I first started programming in GW BASIC on my first computer. It was a Texas Instruments 286 laptop with an external floppy disk drive, 30 megabyte hard disk running DOS 4.1. Later I managed to cram Windows 3.0 on to it by getting rid of almost every utility program that came with Windows at the time. I then installed a hard disk compression program called SpeedStor that quickly corrupted the entire hard disk and I had to start over. The laptop came with the DOS setup program stored on a ROM chip on the motherboard, so it was easy to get back up and running.

My first impressions of Android Studio was that I was going back to the "good old days" of programming in BASIC on a DOS computer. That quickly changed, but the learning curve was steep. I was coming from a world of drawing an interface like you would do if you were using Adobe Photoshop or something. Coming up through the ranks of Visual Basic (VB 2,3, 4, 6 and then VB.Net in Visual Studio) I became accustomed to what was at one time referred to as RAD programming - Rapid Application Development.

The IDEs I had used in the past made it easy to add a few buttons and put code behind them to pull data from a database and populate lists. It is great for the work environment I was accustomed to working in. A request was made for a program to interact with data in a new way and I could have a workable solution in 2 days. Another week of tweaking with feedback from the end-user and it was on to the next project.

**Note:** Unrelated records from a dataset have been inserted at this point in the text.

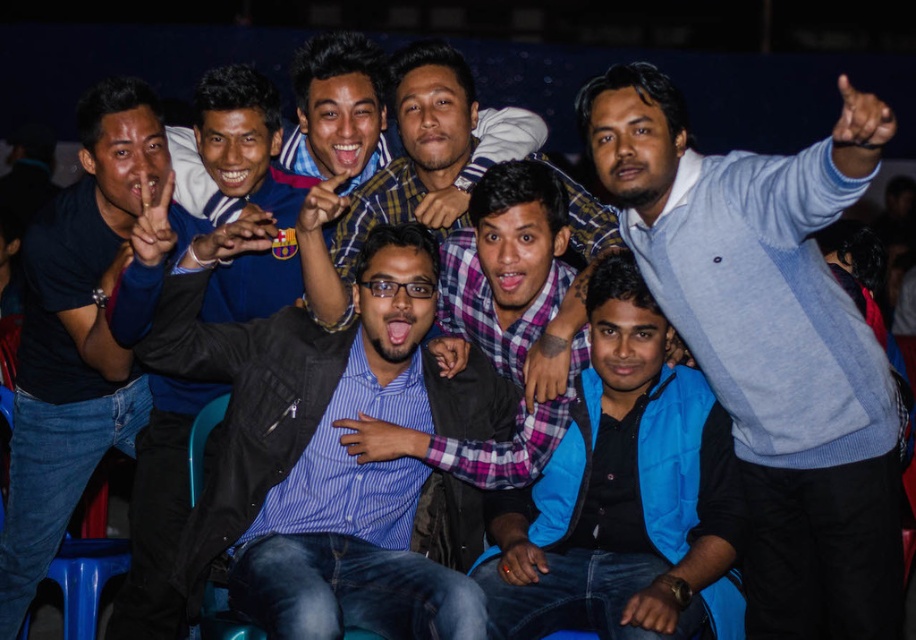 Question: Is blue striped shirt at center closer to camera compared to blue fleece jacket at center?

Choices:
 (A) yes
 (B) no

Answer: (A)

Question: Which object is the farthest from the dark blue shirt at left?

Choices:
 (A) blue striped shirt at center
 (B) light blue sweater at upper right

Answer: (B)

Question: Which of the following is the farthest from the observer?

Choices:
 (A) (123, 396)
 (B) (898, 573)
 (C) (240, 476)

Answer: (A)

Question: Estimate the real-world distances between objects in this image. Which object is farther from the blue plaid shirt at center?

Choices:
 (A) dark blue shirt at left
 (B) blue fleece jacket at center
 (C) blue striped shirt at center
 (D) light blue sweater at upper right

Answer: (D)

Question: Can you confirm if light blue sweater at upper right is positioned to the right of blue striped shirt at center?

Choices:
 (A) no
 (B) yes

Answer: (B)

Question: Is light blue sweater at upper right closer to the viewer compared to blue fleece jacket at center?

Choices:
 (A) no
 (B) yes

Answer: (B) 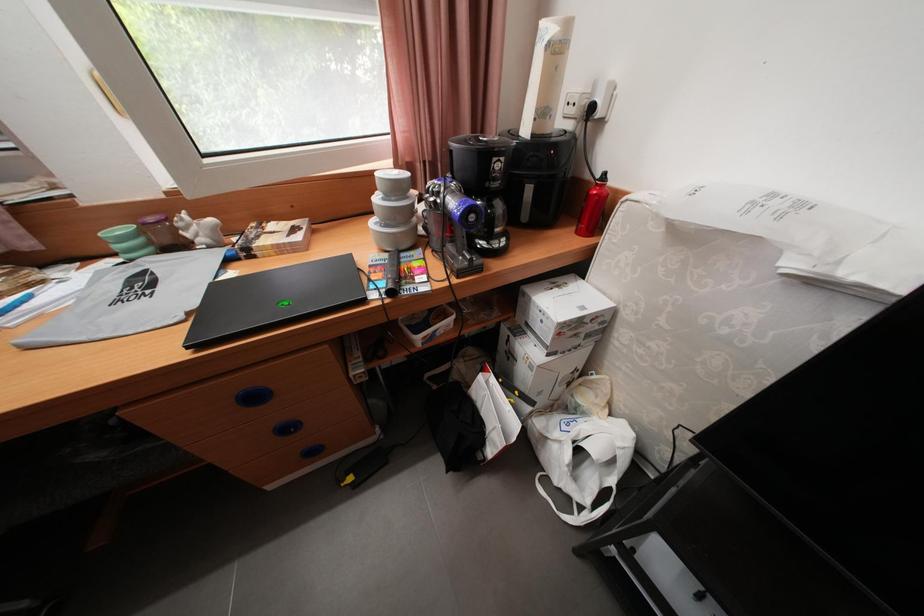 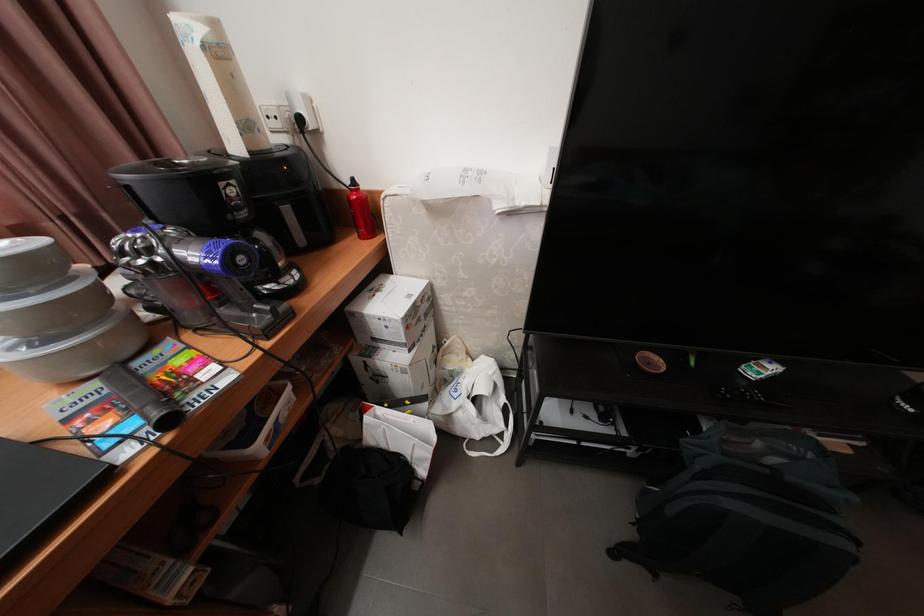 Question: How did the camera likely rotate?

Choices:
 (A) Left
 (B) Right
 (C) Up
 (D) Down

Answer: (B) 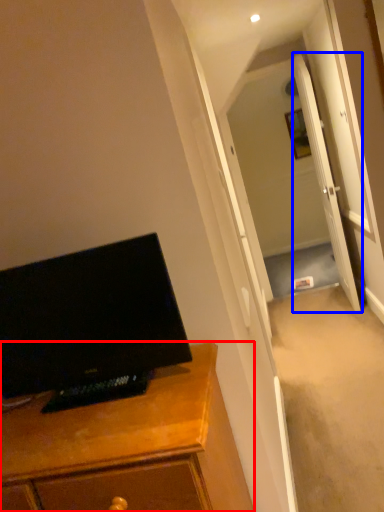 Question: Which object appears farthest to the camera in this image, cabinetry (highlighted by a red box) or door (highlighted by a blue box)?

Choices:
 (A) cabinetry
 (B) door

Answer: (B) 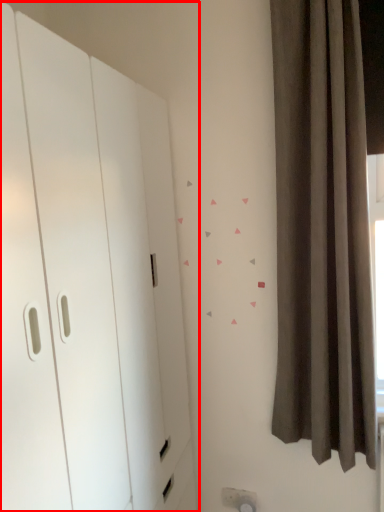 Question: From the image's perspective, what is the correct spatial relationship of dresser (annotated by the red box) in relation to curtain?

Choices:
 (A) above
 (B) below

Answer: (B) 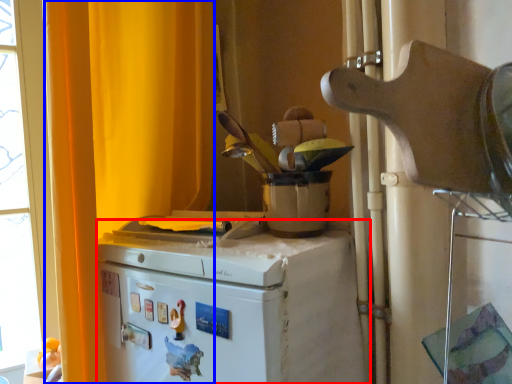 Question: Which of the following is the farthest to the observer, home appliance (highlighted by a red box) or curtain (highlighted by a blue box)?

Choices:
 (A) home appliance
 (B) curtain

Answer: (B) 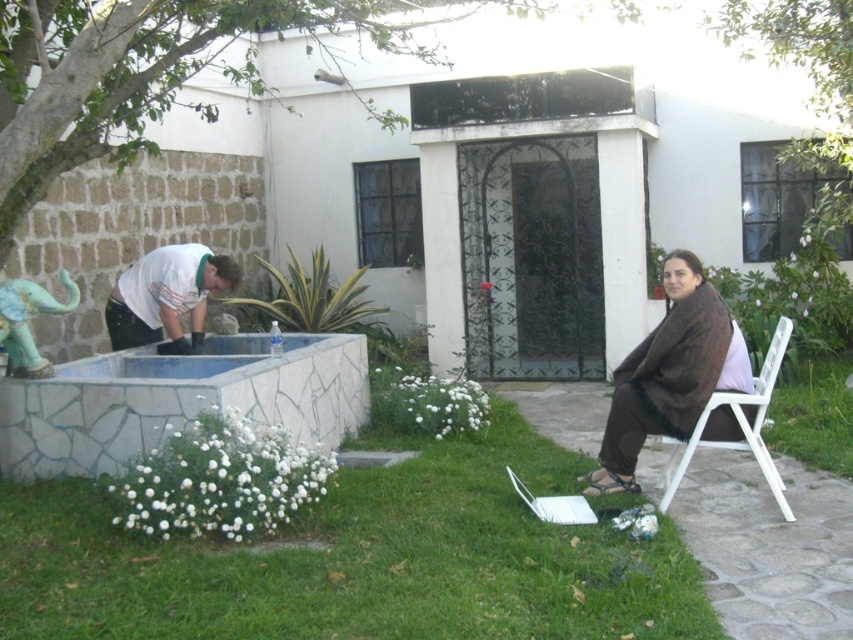 At what (x,y) coordinates should I click in order to perform the action: click on green grass at lower center. Please return your answer as a coordinate pair (x, y). Looking at the image, I should click on (358, 561).

From the picture: Does green grass at lower center appear on the left side of brown fabric at right?

Yes, green grass at lower center is to the left of brown fabric at right.

Is point (273, 570) positioned before point (729, 410)?

Yes, point (273, 570) is in front of point (729, 410).

The width and height of the screenshot is (853, 640). I want to click on green grass at lower center, so click(358, 561).

Is green grass at lower center further to the viewer compared to white t-shirt at left?

That is False.

Measure the distance between green grass at lower center and camera.

3.69 meters

This screenshot has width=853, height=640. What are the coordinates of `green grass at lower center` in the screenshot? It's located at (358, 561).

Is brown fabric at right shorter than white plastic chair at lower right?

Incorrect, brown fabric at right's height does not fall short of white plastic chair at lower right's.

Who is positioned more to the left, brown fabric at right or white plastic chair at lower right?

brown fabric at right

You are a GUI agent. You are given a task and a screenshot of the screen. Output one action in this format:
    pyautogui.click(x=<x>, y=<y>)
    Task: Click on the brown fabric at right
    Image resolution: width=853 pixels, height=640 pixels.
    Given the screenshot: What is the action you would take?
    pyautogui.click(x=670, y=372) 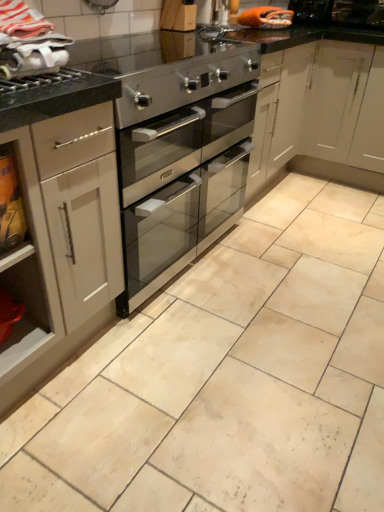 Question: From the image's perspective, relative to brushed metal gas stove at upper left, is satin silver oven at center above or below?

Choices:
 (A) below
 (B) above

Answer: (A)

Question: Considering the positions of satin silver oven at center and brushed metal gas stove at upper left in the image, is satin silver oven at center taller or shorter than brushed metal gas stove at upper left?

Choices:
 (A) tall
 (B) short

Answer: (A)

Question: Based on their relative distances, which object is farther from the white matte cabinet at left?

Choices:
 (A) brushed metal gas stove at upper left
 (B) stainless steel oven at center
 (C) stainless steel oven at upper left
 (D) white fabric at upper left
 (E) satin silver oven at center

Answer: (C)

Question: Estimate the real-world distances between objects in this image. Which object is farther from the satin silver oven at center?

Choices:
 (A) stainless steel oven at upper left
 (B) stainless steel oven at center
 (C) white fabric at upper left
 (D) white matte cabinet at left
 (E) brushed metal gas stove at upper left

Answer: (C) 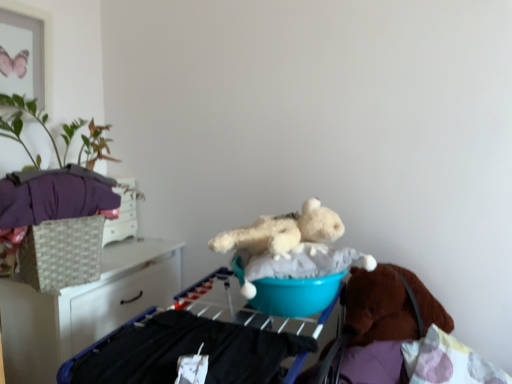 The height and width of the screenshot is (384, 512). What are the coordinates of `free space above teal plastic bucket at center (from a real-world perspective)` in the screenshot? It's located at (204, 333). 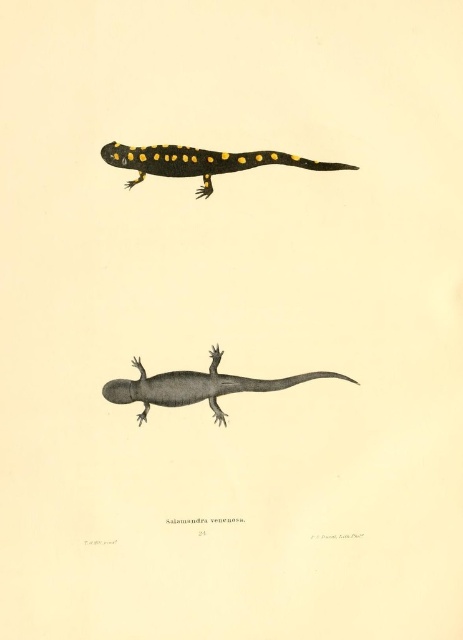 Question: Does gray matte salamander at center come in front of black glossy salamander at upper center?

Choices:
 (A) yes
 (B) no

Answer: (B)

Question: Which object is farther from the camera taking this photo?

Choices:
 (A) black glossy salamander at upper center
 (B) gray matte salamander at center

Answer: (B)

Question: Which point is farther to the camera?

Choices:
 (A) (127, 401)
 (B) (204, 161)

Answer: (A)

Question: Considering the relative positions of gray matte salamander at center and black glossy salamander at upper center in the image provided, where is gray matte salamander at center located with respect to black glossy salamander at upper center?

Choices:
 (A) left
 (B) right

Answer: (B)

Question: Is gray matte salamander at center to the right of black glossy salamander at upper center from the viewer's perspective?

Choices:
 (A) no
 (B) yes

Answer: (B) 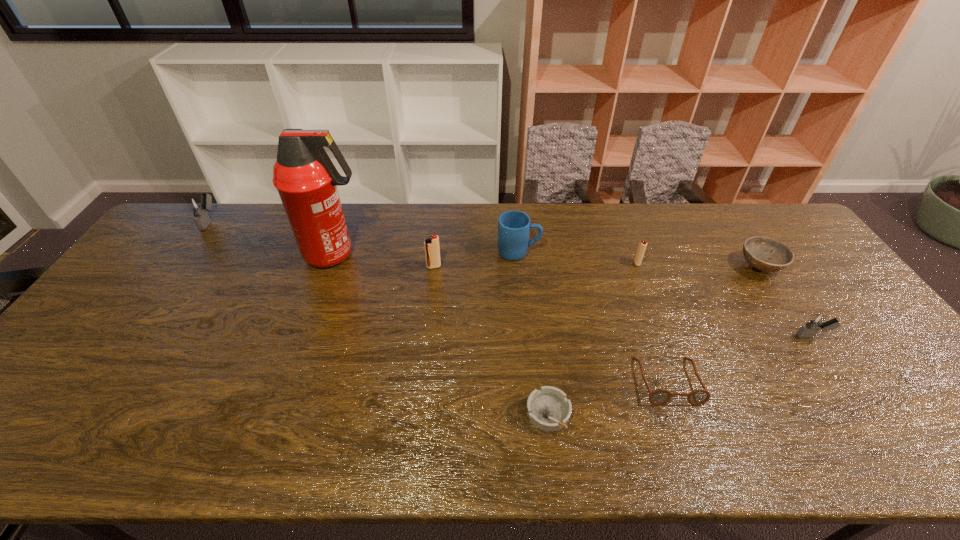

With Android Studio I was designing interfaces with XML and positioning controls by setting Top and Left. It seemed crude and archaic. Sure there was an visual drag and drop interface to put controls on a picture of a phone, but even that seemed crude compared to the earliest version of Visual Basic.

There is an on-line tutorial that was fantastic for getting up and running, but I quickly out grew what it had to teach me. I first spent a lot of time on Stackoverflow.com looking for solutions to what most Java programmings would not consider a problem. There are a lot of helpful people on that site, but there are also a lot of people who seem to have a lot of time on their hands and do little more that critique posts instead giving useful information. I swear to God it is like dealing with a bunch of little old ladies. Codeproject.com is another great resource. Lots of workable examples for how to do basic things in Java and Android Studio.

I now love Android Studio, but the first month was brutal. I'm not going to say it is better than Visual Studio. If I could I would squish the two together. They both have annoying aspects to them and great aspects to them.